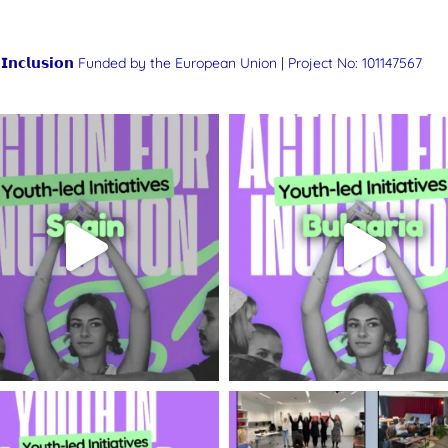
𝗜𝗻𝗰𝗹𝘂𝘀𝗶𝗼𝗻
Funded by the European Union | Project No: 101147567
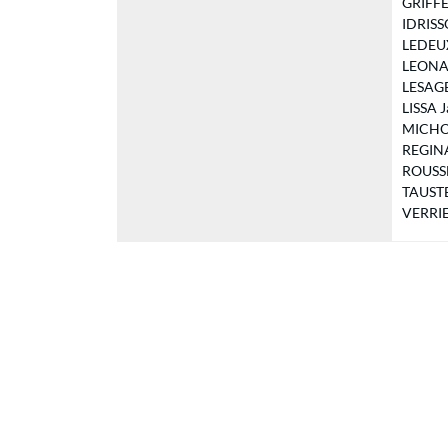
GRIFFE 
IDRISSO
LEDEUX 
LEONAR
LESAGE 
LISSA J
MICHOT 
REGINAR
ROUSSEL
TAUSTE 
VERRIER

——————

ACTION ITEM:
Copy each line of the records precisely and drop any images they hold.

ANSWER BOX:
𝗜𝗻𝗰𝗹𝘂𝘀𝗶𝗼𝗻
Funded by the European Union | Project No: 101147567
GRIFFE 
IDRISSO
LEDEUX 
LEONAR
LESAGE 
LISSA J
MICHOT 
REGINAR
ROUSSEL
TAUSTE 
VERRIER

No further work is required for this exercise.